READ

Venom Wars: The Lizards and Snakes Fighting Through Evolution

Australian lizards can gain resistance to snake venom, but some snakes have a surprise in store.
Cat Williams
Cat Williams
Freelance Writer
Venom Wars: The Lizards and Snakes Fighting Through Evolution
Image credit: James Dobson

The West Australian desert. It feels as though it’s the middle of nowhere. All you can see is sand, dirt and a few bushy plants.

But don’t be fooled.

This desert is home to one of the most epic evolutionary battles we’ve ever seen.

A recent study from the University of Queensland found that some lizards are resistant to snake venom. At the same time, snake venom is becoming more venomous.

It’s all part of an evolutionary arms race that the snakes and the lizards have been locked in for millions of years. Each time the lizards evolve resistance to snake venom, the snakes evolve more venomous venom.

It’s Armageddon out there!

View Larger

Goanna tracks in the WA desert

Image credit: Cat Williams
Goanna tracks in the WA desert

“MAD ABOUT SNAKES”

The research project was led by Professor Bryan Fry, who has been “mad about snakes since [he] was a little kid”.

Bryan is full of stories from his research trips. He was once “drilled by a Pilbara death adder” in the West Australian desert. In the Eastern states, his hand was destroyed by a lace monitor.

None of this deterred him though. He’s been studying reptiles for over 20 years.

WE’RE MONITOR-ING YOU

The study involved analysing 27 different species of monitor lizards from the genus Varanus. Three of these monitor lizards are native to Western Australia, and another 14 are found in WA, including the perentie.

The perentie (Varanus giganteus) is one of the largest lizards in the world. These animals are “formidable and smart”, Bryan says. “They have cattle dog level intelligence.”

View Larger

Bryan with a desert spotted goanna

Image credit: Bryan Fry
Bryan with a desert spotted goanna

Not all of the lizards analysed are mega beasts like the perentie. Some of the lizards are only 25cm long. Some of them live in trees, and others burrow into the ground.

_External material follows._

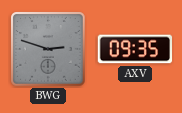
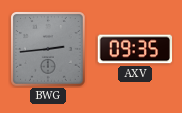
BWG: 2:48 -> 2:44
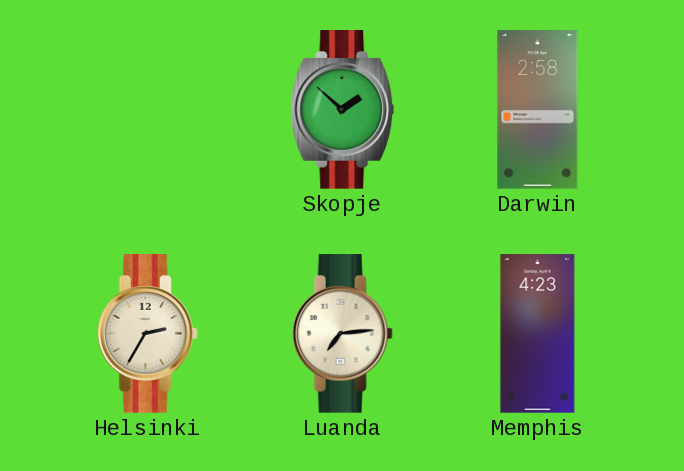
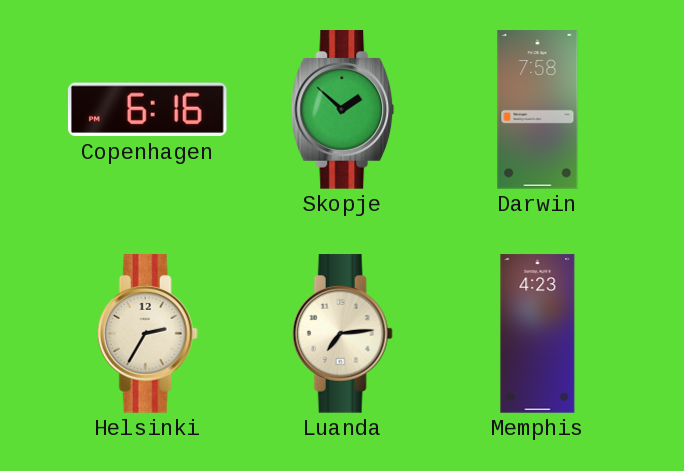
Copenhagen: none -> 6:16
Darwin: 2:58 -> 7:58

Bryan and his team tested each of these 27 species against the venom of death adders – a group of snakes that are found everywhere except the southernmost parts of Australia.

If the lizards want to survive the snakes, it’s important to be resistant to their venom. Otherwise, if they get bitten, it’s a quick path to paralysis and then death.

Their research revealed that many of the lizards had a surprising evolutionary pathway towards venom resistance.

“NEVER SEEN ANYTHING LIKE IT”

“At first glance, [the results] looked like a total mess,” Bryan says. But once they started to understand the different habitats of each of the lizards, the data started to make more sense.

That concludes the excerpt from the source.